By the time Brian Sharp saw the whale dead on an Edgartown beach, her jet black skin was pockmarked by hungry seagulls, her baleen had been dislodged from her mouth, and thick rope was wrapped tightly — as it had been for the last 17 months — around the most narrow part of her tail.
But it wasn’t time, yet, for the director of the International Fund for Animal Welfare's marine mammal rescue team to study the entanglement that appears to have caused her death. First, on that cold Wednesday morning, he had to get the whale back out to sea.
“Our biggest thing is going to be a re-float," he said. "As you can see from this beach, the animal is below the high tide line. There's no room for us to do this necropsy here.”
The necropsy — or animal autopsy — set to take place the next day would be a rare dissection for one of the last 350 North Atlantic right whales. It needed to be done in a clear, dry spot.
So just before a 3 o’clock high tide, Sharp’s team tied one end of a rope around the whale, and a skiff brought the other end to a tugboat waiting offshore.
“Yes, we're ready to go,” IFAW coordinator Misty Neimeyer said into her walkie-talkie.
Sharp and Neimeyer watched as the tow rope came taut, and the tugboat began to slowly drag the 11-ton whale off the beach.
“Come on, come on,” he pleaded, as the whale carcass hung up, and then started slowly to move again.
“There it goes,” Sharp said, as the tugboat pulled the animal fully into the waves.
Later that night, the whale would be brought to a marina, loaded onto a truck, and driven to an inland forested site for the necropsy.
This was the last time the young female would ever touch the water.
A difficult history
Scientists called this whale 5120 — she didn’t make it to an age when right whales start getting names. But in the same way parents keep photos of their children, researchers had captured dozens of moments from this whale’s short life, a life which offers important insight into a species on the edge of extinction.
Some of 5120’s first photos, from off the coast of Nantucket, show her just a few feet away from mother, Squilla. Squilla, herself, has been entangled at least 3 times in 15 years.
“That’s most right whales,” notes Scott Landry grimly. Landry leads the disentanglement team at the Center for Coastal Studies (CCS) in Provincetown.
Over the course of her first year, 5120 and her mother were spotted traveling through waters off Florida, Georgia, New York, and Massachusetts. But when 5120 was a year-and-half old, still a juvenile, she was seen alone in the Gulf of Saint Lawrence, off Canada. And for the first time, she was seen with her tail entangled.
“So we have to ask the questions: where did she encounter this gear? How long has she been carrying it for?” Landry said.
The CCS team was eager to disentangle her. But the rope kept getting tighter.
It was as if someone put a collar around a puppy’s neck and never widened it as the animal grew.
At one point, when 5120 was in Cape Cod Bay, Landry’s team spent 3 days on the water following her around with a specially adapted grappling hook. They threw it from a small boat towards the entangling rope, hoping it would catch on and cut through.
“But once she heard the sound of the grapple hit the water, she stopped feeding and she started becoming evasive,” Landry recalled. “So every time we would go in her direction, she would go in the opposite direction.”
Bad weather soon kept the disentanglement team at the dock, and 5120 left local waters. No one saw her for a few months. But this past June, she was seen once again in the Gulf of Saint Lawrence. She had taken a turn for the worse.
“She was trying her best to be a right whale,” Landry said. “But she was getting thin. Her body was more covered with whale lice.
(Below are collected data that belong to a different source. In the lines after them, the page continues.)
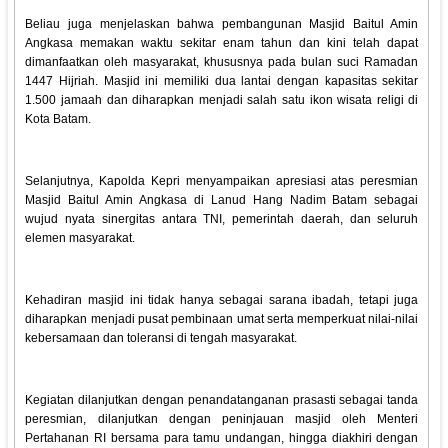
Beliau juga menjelaskan bahwa pembangunan Masjid Baitul Amin
Angkasa memakan waktu sekitar enam tahun dan kini telah dapat
dimanfaatkan oleh masyarakat, khususnya pada bulan suci Ramadan
1447 Hijriah. Masjid ini memiliki dua lantai dengan kapasitas sekitar
1.500 jamaah dan diharapkan menjadi salah satu ikon wisata religi di
Kota Batam.
Selanjutnya, Kapolda Kepri menyampaikan apresiasi atas peresmian
Masjid Baitul Amin Angkasa di Lanud Hang Nadim Batam sebagai
wujud nyata sinergitas antara TNI, pemerintah daerah, dan seluruh
elemen masyarakat.
Kehadiran masjid ini tidak hanya sebagai sarana ibadah, tetapi juga
diharapkan menjadi pusat pembinaan umat serta memperkuat nilai-nilai
kebersamaan dan toleransi di tengah masyarakat.
Kegiatan dilanjutkan dengan penandatanganan prasasti sebagai tanda
peresmian, dilanjutkan dengan peninjauan masjid oleh Menteri
Pertahanan RI bersama para tamu undangan, hingga diakhiri dengan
Her skin was starting to deteriorate. These are signals that this is a whale that is going downhill. And then, after that, she was found dead on Martha's Vineyard.”
From beach to forest, from ocean to earth
After the body of 5120 was pulled off the Edgartown beach by the tugboat, it was brought to a piece of forestland picked in collaboration with the Aquinnah Wampanoag Tribe. From the moment she came ashore, the Tribe had begun a conversation about claiming 5120 as one of their own.
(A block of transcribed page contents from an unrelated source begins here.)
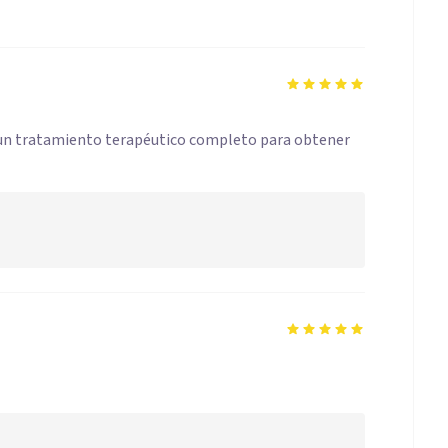
a un tratamiento terapéutico completo para obtener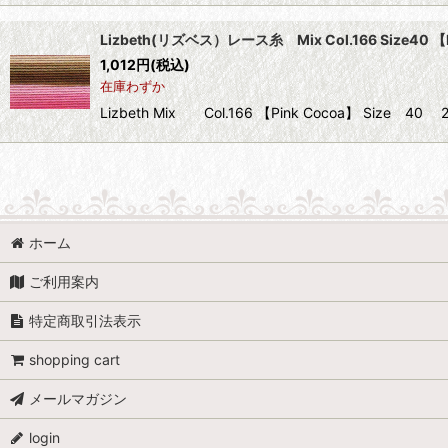
Lizbeth(リズベス）レース糸 Mix Col.166 Size40 【
1,012
円
(税込)
在庫わずか
Lizbeth Mix Col.166 【Pink Cocoa】 Siz
ホーム
ご利用案内
特定商取引法表示
shopping cart
メールマガジン
login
“The chief has indigenous, ancestral rights to creatures like this that come ashore, because that animal has washed ashore in our territory,” said Jason Baird, the medicine man for the Aquinnah Wampanoag Tribe.
Baird spent time with 5120 in the forest the night before researchers performed her necropsy. He joined with elder women to bless the whale, make offerings, and weep for a being they consider family.
“Some of our oral history tells us about Moshup, a great benefactor to our people,” he said. “When Moshup decided that it was time for him to move on and leave this area, he gave some of his children the option to become whales themselves.”
Last week, the remains of 5120 were buried in that forest. In about a year, the Tribe plans to use some of her bones for education and art, just as its citizens have traditionally done.
Scientists hope 5120’s legacy will grow. They collected hundreds of samples during the necropsy that will be used to study right whales as a species.
And, beyond the science, they hope 5120’s story — one defined by a long entanglement and short life — can be used to save other whales from the same fate.